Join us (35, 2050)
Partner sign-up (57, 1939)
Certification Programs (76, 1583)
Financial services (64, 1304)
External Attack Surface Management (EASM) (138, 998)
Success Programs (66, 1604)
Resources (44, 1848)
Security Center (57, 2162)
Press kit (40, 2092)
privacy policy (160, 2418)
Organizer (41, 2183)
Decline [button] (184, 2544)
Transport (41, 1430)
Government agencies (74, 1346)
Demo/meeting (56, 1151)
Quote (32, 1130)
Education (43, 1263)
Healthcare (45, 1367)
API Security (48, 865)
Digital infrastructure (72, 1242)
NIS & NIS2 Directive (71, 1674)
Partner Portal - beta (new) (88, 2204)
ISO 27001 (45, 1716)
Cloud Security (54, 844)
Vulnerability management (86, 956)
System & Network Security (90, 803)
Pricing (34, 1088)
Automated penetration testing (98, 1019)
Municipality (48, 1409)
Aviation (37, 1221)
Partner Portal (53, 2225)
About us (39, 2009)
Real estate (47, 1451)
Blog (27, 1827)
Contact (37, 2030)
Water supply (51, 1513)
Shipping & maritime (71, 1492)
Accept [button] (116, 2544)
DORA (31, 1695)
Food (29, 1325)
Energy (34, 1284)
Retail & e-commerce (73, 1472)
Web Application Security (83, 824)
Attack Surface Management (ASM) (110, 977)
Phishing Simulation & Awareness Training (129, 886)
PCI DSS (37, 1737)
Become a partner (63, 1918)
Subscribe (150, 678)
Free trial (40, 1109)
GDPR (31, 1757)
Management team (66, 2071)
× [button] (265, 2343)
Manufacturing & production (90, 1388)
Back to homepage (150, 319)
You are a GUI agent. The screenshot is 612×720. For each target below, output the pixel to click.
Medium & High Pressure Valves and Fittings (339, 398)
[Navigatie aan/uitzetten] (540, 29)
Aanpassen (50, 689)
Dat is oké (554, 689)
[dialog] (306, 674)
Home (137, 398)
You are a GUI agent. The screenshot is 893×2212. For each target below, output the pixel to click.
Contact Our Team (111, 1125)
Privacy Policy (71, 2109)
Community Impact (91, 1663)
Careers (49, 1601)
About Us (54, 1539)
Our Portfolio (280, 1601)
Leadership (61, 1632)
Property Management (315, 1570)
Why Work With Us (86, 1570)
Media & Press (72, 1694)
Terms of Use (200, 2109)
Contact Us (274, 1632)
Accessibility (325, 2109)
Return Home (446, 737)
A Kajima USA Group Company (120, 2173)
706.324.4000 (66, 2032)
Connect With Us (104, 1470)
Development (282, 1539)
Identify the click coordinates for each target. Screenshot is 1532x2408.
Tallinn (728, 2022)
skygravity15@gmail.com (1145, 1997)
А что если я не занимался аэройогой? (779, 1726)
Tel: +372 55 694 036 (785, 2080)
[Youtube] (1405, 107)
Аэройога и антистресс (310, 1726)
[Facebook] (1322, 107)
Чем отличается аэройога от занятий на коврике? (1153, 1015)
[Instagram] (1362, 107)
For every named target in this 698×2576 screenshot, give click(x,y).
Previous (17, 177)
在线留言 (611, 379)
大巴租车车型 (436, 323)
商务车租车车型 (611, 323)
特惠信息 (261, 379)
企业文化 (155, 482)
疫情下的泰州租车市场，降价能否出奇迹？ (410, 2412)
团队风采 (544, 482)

WORK REQUEST
Repeat the entries above exactly, beginning at their first line and ending with the line that contains "Community Impact (91, 1663)", with nothing added.

REPLY
Join us (35, 2050)
Partner sign-up (57, 1939)
Certification Programs (76, 1583)
Financial services (64, 1304)
External Attack Surface Management (EASM) (138, 998)
Success Programs (66, 1604)
Resources (44, 1848)
Security Center (57, 2162)
Press kit (40, 2092)
privacy policy (160, 2418)
Organizer (41, 2183)
Decline [button] (184, 2544)
Transport (41, 1430)
Government agencies (74, 1346)
Demo/meeting (56, 1151)
Quote (32, 1130)
Education (43, 1263)
Healthcare (45, 1367)
API Security (48, 865)
Digital infrastructure (72, 1242)
NIS & NIS2 Directive (71, 1674)
Partner Portal - beta (new) (88, 2204)
ISO 27001 (45, 1716)
Cloud Security (54, 844)
Vulnerability management (86, 956)
System & Network Security (90, 803)
Pricing (34, 1088)
Automated penetration testing (98, 1019)
Municipality (48, 1409)
Aviation (37, 1221)
Partner Portal (53, 2225)
About us (39, 2009)
Real estate (47, 1451)
Blog (27, 1827)
Contact (37, 2030)
Water supply (51, 1513)
Shipping & maritime (71, 1492)
Accept [button] (116, 2544)
DORA (31, 1695)
Food (29, 1325)
Energy (34, 1284)
Retail & e-commerce (73, 1472)
Web Application Security (83, 824)
Attack Surface Management (ASM) (110, 977)
Phishing Simulation & Awareness Training (129, 886)
PCI DSS (37, 1737)
Become a partner (63, 1918)
Subscribe (150, 678)
Free trial (40, 1109)
GDPR (31, 1757)
Management team (66, 2071)
× [button] (265, 2343)
Manufacturing & production (90, 1388)
Back to homepage (150, 319)
You are a GUI agent. The screenshot is 612×720. For each target below, output the pixel to click.
Medium & High Pressure Valves and Fittings (339, 398)
[Navigatie aan/uitzetten] (540, 29)
Aanpassen (50, 689)
Dat is oké (554, 689)
[dialog] (306, 674)
Home (137, 398)
You are a GUI agent. The screenshot is 893×2212. For each target below, output the pixel to click.
Contact Our Team (111, 1125)
Privacy Policy (71, 2109)
Community Impact (91, 1663)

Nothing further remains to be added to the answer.